→ **Your objective**
From the listing below, reproduce word for word the part that opens with the line containing "Toutes les offres immobilières" and closes with the line containing "Le blog immobilier"; reproduce nothing else.

=== Section Start ===

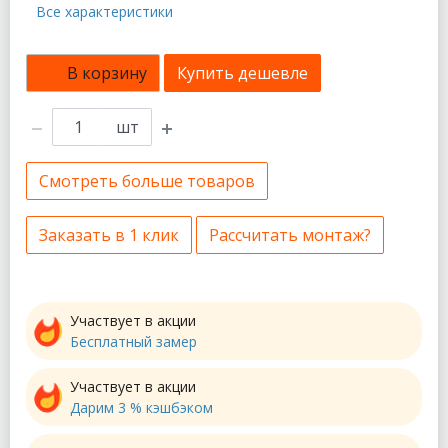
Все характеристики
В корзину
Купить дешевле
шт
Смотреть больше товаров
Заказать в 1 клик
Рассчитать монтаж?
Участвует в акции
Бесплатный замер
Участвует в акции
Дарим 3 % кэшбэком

=== Section End ===
=== Section Start ===

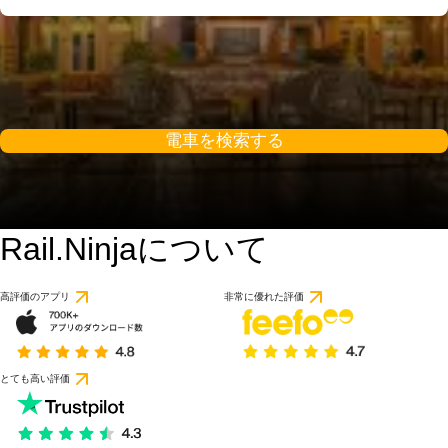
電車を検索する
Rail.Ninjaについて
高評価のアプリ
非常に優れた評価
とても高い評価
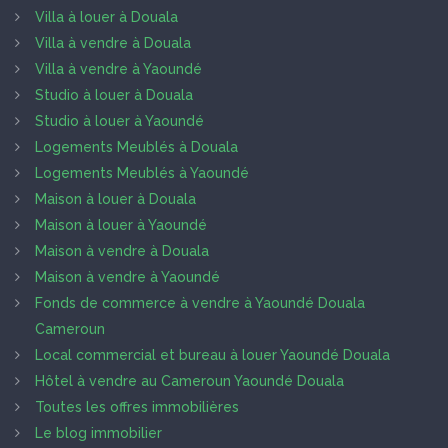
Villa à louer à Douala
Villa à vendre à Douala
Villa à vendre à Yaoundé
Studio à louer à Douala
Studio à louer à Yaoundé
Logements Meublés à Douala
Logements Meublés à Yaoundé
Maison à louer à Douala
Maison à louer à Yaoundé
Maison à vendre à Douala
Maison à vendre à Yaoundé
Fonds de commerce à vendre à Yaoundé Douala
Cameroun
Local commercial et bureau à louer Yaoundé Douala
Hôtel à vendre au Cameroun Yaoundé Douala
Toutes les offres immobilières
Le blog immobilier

=== Section End ===

→ **Output below**
Toutes les offres immobilières
Le blog immobilier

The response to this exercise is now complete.